Senate panel backs assessment that Russia interfered in 2016

FILE - In this June 28, 2019, file photo, President Donald Trump and Russian President Vladimir Putin walk to participate in a group photo at the G20 summit in Osaka, Japan. An odd new front in the U.S.-Russian rivalry has emerged as a Russian military cargo plane bearing a load of urgently needed medical supplies landed in New Yorks JFK airport. (AP Photo/Susan Walsh, File)
FILE - In this June 28, 2019, file photo, President Donald Trump and Russian President Vladimir Putin walk to participate in a group photo at the G20 summit in Osaka, Japan. An odd new front in the U.S.-Russian rivalry has emerged as a Russian military cargo plane bearing a load of urgently needed medical supplies landed in New Yorks JFK airport. (AP Photo/Susan Walsh, File) (Copyright 2019 The Associated Press. All rights reserved.)

WASHINGTON – A bipartisan Senate report released Tuesday affirms the U.S. intelligence community’s conclusions that Russia interfered in the 2016 presidential election in a far-ranging influence campaign approved by Russian President Vladimir Putin and aimed at helping Donald Trump win the White House.

The report rejects Trump's claims that the intelligence community was biased against him when it concluded that Russia had interfered on his behalf in the election. It says instead that intelligence officials had specific information that Russia preferred Trump in the election, that it sought to denigrate Democratic opponent Hillary Clinton and that Putin had “approved and directed aspects" of the Kremlin's influence campaign.
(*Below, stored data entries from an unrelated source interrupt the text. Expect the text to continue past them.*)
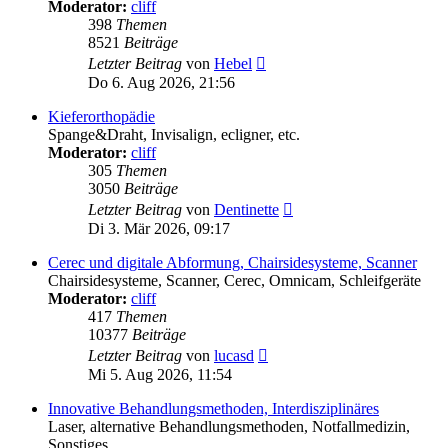
Moderator:
cliff
398
Themen
8521
Beiträge
Neuester
Letzter Beitrag
von
Hebel
Beitrag
Do 6. Aug 2026, 21:56
Kieferorthopädie
Spange&Draht, Invisalign, ecligner, etc.
Moderator:
cliff
305
Themen
3050
Beiträge
Neuester
Letzter Beitrag
von
Dentinette
Beitrag
Di 3. Mär 2026, 09:17
Cerec und digitale Abformung, Chairsidesysteme, Scanner
Chairsidesysteme, Scanner, Cerec, Omnicam, Schleifgeräte
Moderator:
cliff
417
Themen
10377
Beiträge
Neuester
Letzter Beitrag
von
lucasd
Beitrag
Mi 5. Aug 2026, 11:54
Innovative Behandlungsmethoden, Interdisziplinäres
Laser, alternative Behandlungsmethoden, Notfallmedizin,
Sonstiges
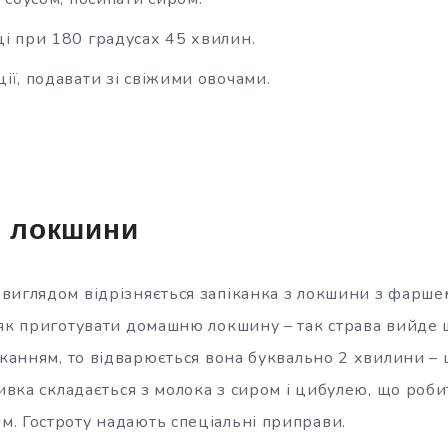
ці при 180 градусах 45 хвилин.
ії, подавати зі свіжими овочами.
з локшини
виглядом відрізняється запіканка з локшини з фарше
 як приготувати домашню локшину – так страва вийде 
іканням, то відварюється вона буквально 2 хвилини –
ливка складається з молока з сиром і цибулею, що роби
. Гостроту надають спеціальні приправи.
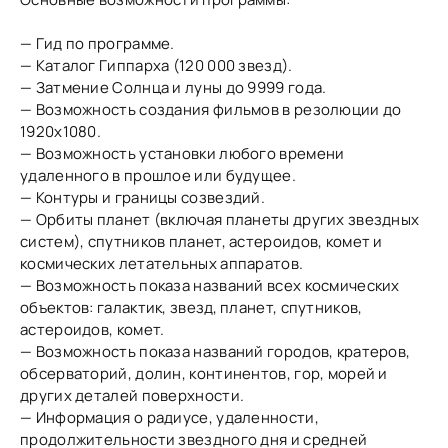
— Гид по программе.
— Каталог Гиппарха (120 000 звезд).
— Затмение Солнца и луны до 9999 года.
— Возможность создания фильмов в резолюции до
1920х1080.
— Возможность установки любого времени
удаленного в прошлое или будущее.
— Контуры и границы созвездий.
— Орбиты планет (включая планеты других звездных
систем), спутников планет, астероидов, комет и
космических летательных аппаратов.
— Возможность показа названий всех космических
объектов: галактик, звезд, планет, спутников,
астероидов, комет.
— Возможность показа названий городов, кратеров,
обсерваторий, долин, континентов, гор, морей и
других деталей поверхности.
— Информация о радиусе, удаленности,
продолжительности звездного дня и средней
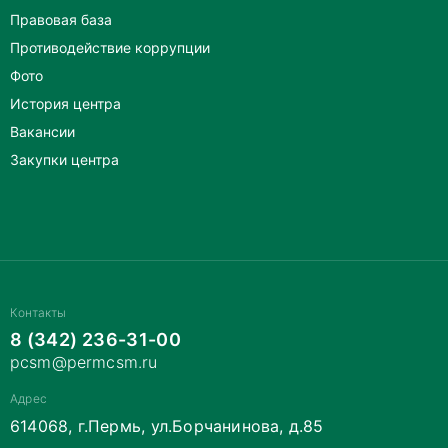
Правовая база
Противодействие коррупции
Фото
История центра
Вакансии
Закупки центра
Контакты
8 (342) 236-31-00
pcsm@permcsm.ru
Адрес
614068, г.Пермь, ул.Борчанинова, д.85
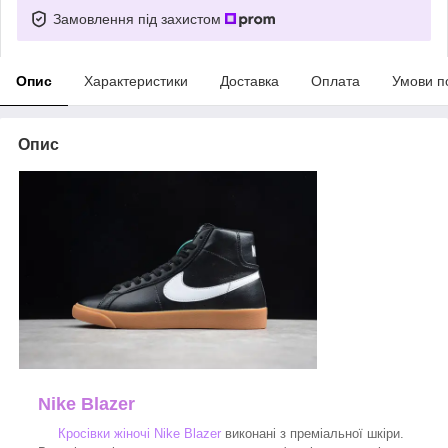
Замовлення під захистом
Опис
Характеристики
Доставка
Оплата
Умови п
Опис
Nike Blazer
Кросівки жіночі Nike Blazer
виконані з преміальної шкіри.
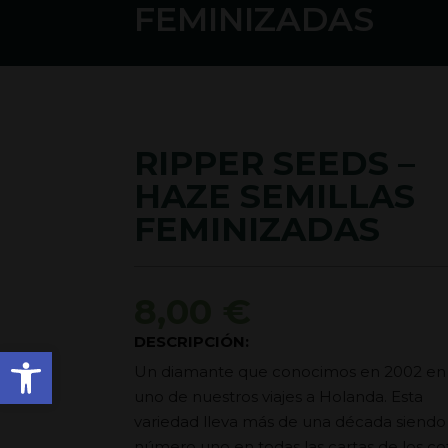
FEMINIZADAS
RIPPER SEEDS –
HAZE SEMILLAS
FEMINIZADAS
8,00
€
DESCRIPCIÓN:
Abrir barra de herramienta
Un diamante que conocimos en 2002 en
uno de nuestros viajes a Holanda. Esta
variedad lleva más de una década siendo
número uno en todas las cartas de los co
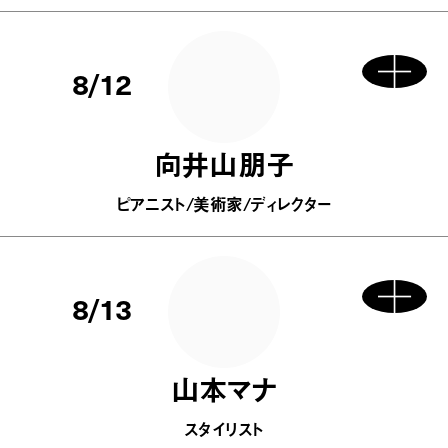
8/12
向井山朋子
ピアニスト/美術家/ディレクター
8/13
山本マナ
スタイリスト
The heavily-redacted report from the Senate Intelligence Committee is part of the panel’s more than three-year investigation into Russian interference. Intelligence agencies concluded in January 2017 that Russians had engaged in cyber-espionage and distributed messages through Russian-controlled propaganda outlets to undermine public faith in the democratic process, hurt Clinton and aid Trump, who ultimately became president.

Trump has repeatedly questioned the assessment, which was also endorsed by former special counsel Robert Mueller in his report last year. Mueller concluded that Russian interference was “sweeping and systematic,” but he did not allege a criminal conspiracy between Russia and the Trump campaign.

Senate Intelligence Committee Chairman Richard Burr, R-N.C., said in a statement that his panel “found no reason to dispute” the intelligence community’s conclusions, saying they reflected strong tradecraft and analytical reasoning.

He said the agencies’ conclusion that such election interference is “the new normal” has been borne out in the three years since it was published.

“With the 2020 presidential election approaching, it’s more important than ever that we remain vigilant against the threat of interference from hostile foreign actors,” Burr said.

The Senate report calls the agencies' assessment an "impressive accomplishment” and endorses its core conclusions that Russia had interfered on a grand scale in the election and that Putin directed the interference.